I’m also a little confused about how values separate from ideology. I thought I was a liberal because I valued specific services to the poor over economic efficiency (in our current policy system, of course. In a communist country, I would feel quite differently). I get the impression that what Scott is saying is that if politicians really valued national prosperity they would fix these six problems, but instead they value their own power. However, we could throw out these politicians if we wanted to and replace them with liberals and conservatives who valued national prosperity, so that implies that there are either a large portion of people who don’t value national prosperity or that there is a large portion of people in our country who are ignorant and/or idiots.

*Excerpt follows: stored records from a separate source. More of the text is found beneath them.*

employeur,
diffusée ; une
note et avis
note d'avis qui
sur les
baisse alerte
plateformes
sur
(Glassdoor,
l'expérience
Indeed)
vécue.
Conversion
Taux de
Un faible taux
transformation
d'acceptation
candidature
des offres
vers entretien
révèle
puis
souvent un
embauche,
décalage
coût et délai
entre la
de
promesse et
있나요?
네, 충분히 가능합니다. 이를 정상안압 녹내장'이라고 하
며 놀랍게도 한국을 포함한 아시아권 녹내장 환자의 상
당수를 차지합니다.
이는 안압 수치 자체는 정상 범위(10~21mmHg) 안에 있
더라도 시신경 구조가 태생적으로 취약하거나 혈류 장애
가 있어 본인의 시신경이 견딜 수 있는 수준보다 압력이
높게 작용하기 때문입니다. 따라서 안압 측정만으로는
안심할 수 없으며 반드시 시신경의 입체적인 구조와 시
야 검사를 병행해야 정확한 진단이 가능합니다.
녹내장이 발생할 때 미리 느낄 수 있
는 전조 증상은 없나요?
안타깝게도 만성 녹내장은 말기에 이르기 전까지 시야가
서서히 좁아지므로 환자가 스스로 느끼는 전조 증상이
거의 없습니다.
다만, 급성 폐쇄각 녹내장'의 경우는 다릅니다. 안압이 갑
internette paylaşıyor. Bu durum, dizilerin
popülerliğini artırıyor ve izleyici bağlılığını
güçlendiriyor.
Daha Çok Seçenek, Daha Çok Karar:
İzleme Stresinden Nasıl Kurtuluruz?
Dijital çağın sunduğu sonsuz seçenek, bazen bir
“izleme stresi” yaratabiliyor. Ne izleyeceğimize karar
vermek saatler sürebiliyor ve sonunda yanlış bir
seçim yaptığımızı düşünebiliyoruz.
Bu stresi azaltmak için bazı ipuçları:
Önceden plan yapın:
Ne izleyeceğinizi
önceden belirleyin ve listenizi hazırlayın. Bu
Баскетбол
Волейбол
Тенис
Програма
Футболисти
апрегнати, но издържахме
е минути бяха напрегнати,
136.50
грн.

Actually, I think I understand now.
Public choice theory at work. Most of these bad status quo policies benefit entrenched rent seekers. I expect if you look hard enough they all do. So I am not so sure the division is by values as much as it is by interests and incentives.
I would add another issue to the list: school choice. Bad schools are probably the most tractable serious social problem in America but almost unfixable due entirely to entranched rent-seekers.

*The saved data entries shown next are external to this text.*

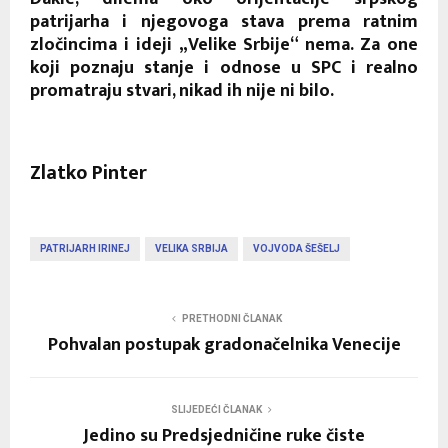
patrijarha i njegovoga stava prema ratnim
zločincima i ideji „Velike Srbije“ nema. Za one
koji poznaju stanje i odnose u SPC i realno
promatraju stvari, nikad ih nije ni bilo.
Zlatko Pinter
PATRIJARH IRINEJ
VELIKA SRBIJA
VOJVODA ŠEŠELJ
PRETHODNI ČLANAK
Pohvalan postupak gradonačelnika Venecije
SLIJEDEĆI ČLANAK
Jedino su Predsjedničine ruke čiste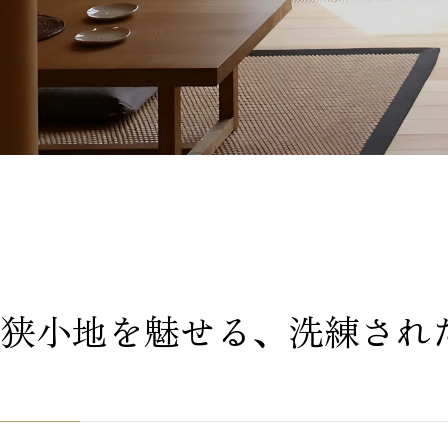
狭小地を魅せる、洗練され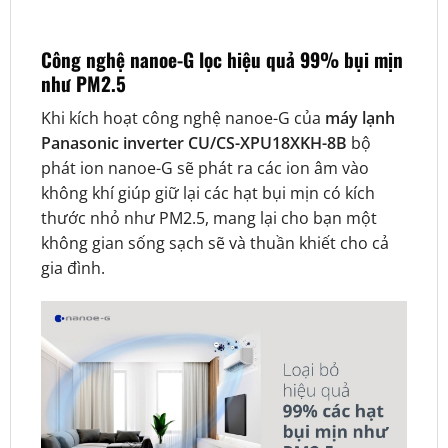
Công nghệ nanoe-G lọc hiệu quả 99% bụi mịn
như PM2.5
Khi kích hoạt công nghệ nanoe-G của
máy lạnh
Panasonic inverter CU/CS-XPU18XKH-8B
bộ
phát ion nanoe-G sẽ phát ra các ion âm vào
không khí giúp giữ lại các hạt bụi mịn có kích
thước nhỏ như PM2.5, mang lại cho bạn một
không gian sống sạch sẽ và thuần khiết cho cả
gia đình.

I will argue against #4 as well, from a different perspective. People unfortunately conflate land (in the economic sense) with capital. This has the unfortunate effect of confusing taxes — and the resulting effects — on both.

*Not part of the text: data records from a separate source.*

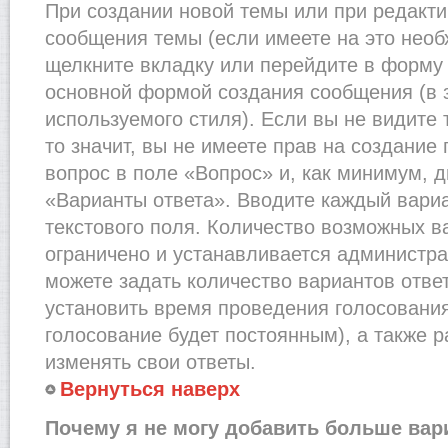
При создании новой темы или при редакти
сообщения темы (если имеете на это необ
щелкните вкладку или перейдите в форму
основной формой создания сообщения (в 
используемого стиля). Если вы не видите
то значит, вы не имеете прав на создание
вопрос в поле «Вопрос» и, как минимум, д
«Варианты ответа». Вводите каждый вариа
текстового поля. Количество возможных в
ограничено и устанавливается администр
можете задать количество вариантов отве
установить время проведения голосования 
голосование будет постоянным), а также 
изменять свои ответы.
Вернуться наверх
Почему я не могу добавить больше вар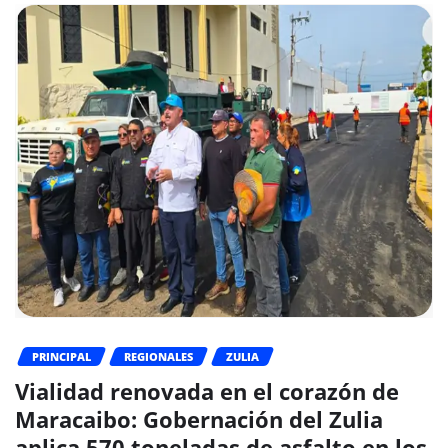
PRINCIPAL
REGIONALES
ZULIA
Vialidad renovada en el corazón de
Maracaibo: Gobernación del Zulia
aplica 570 toneladas de asfalto en los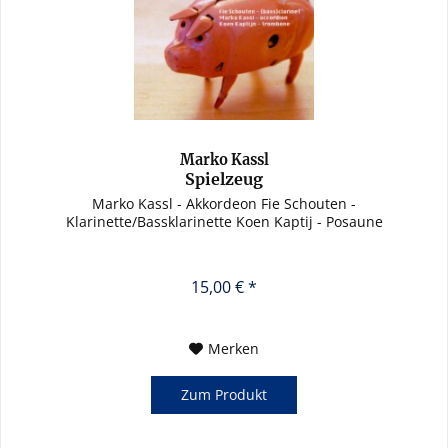
Marko Kassl
Spielzeug
Marko Kassl - Akkordeon Fie Schouten -
Klarinette/Bassklarinette Koen Kaptij - Posaune
15,00 € *
Merken
Zum Produkt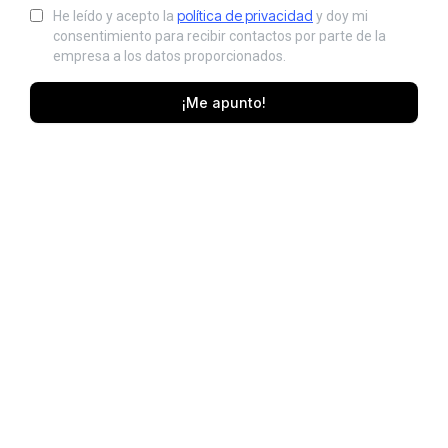
política de privacidad
He leído y acepto la
y doy mi
consentimiento para recibir contactos por parte de la
empresa a los datos proporcionados.
¡Me apunto!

For example, a property tax is not a single tax (not in the literal sense, or the Henry George sense), but a very bad tax (the tax on structures and improvements), and an economically neutral tax (the tax on site value). A pure tax on land value would have a different effect than a pure tax on structures and improvements. For one thing, the former does not cause deadweight loss (the supply of surface area on the earth is fixed), while the latter definitely does (the supply of buildings and improvements is definitely *not* fixed).
I would therefore argue that a mortgage interest deduction of 0% for land and 100% for improvements to land (that is, no deduction for mortgage interest on land, 100% deduction on everything else) would not only be better than any mixed system of land and building deductions, but better than the same amount of tax shifted to income, capital, or trade, including consumption taxes and VAT.
(Being one of the token Georgists here — though by no means a pure “single taxer,” since I also like Pigovian taxes — I would also like to see current property taxes shifted over to LVT, or at the very least a split-rate tax highly tilted toward the latter.)
@Ken B, I might disagree, depending on what you mean by school choice. In principle, school choice is an excellent idea. However, it is often implemented in ways that don’t align to my values. Here in South Carolina, there are many special interest groups that define school choice as vouchers that allow parents to take public funding to private schools. Again, in principle that sounds like a worthwhile approach. However, the reason they are promoting school vouchers is to be able to take public funds to set up private, whites only schools, for the purpose of resegregating the educational system here.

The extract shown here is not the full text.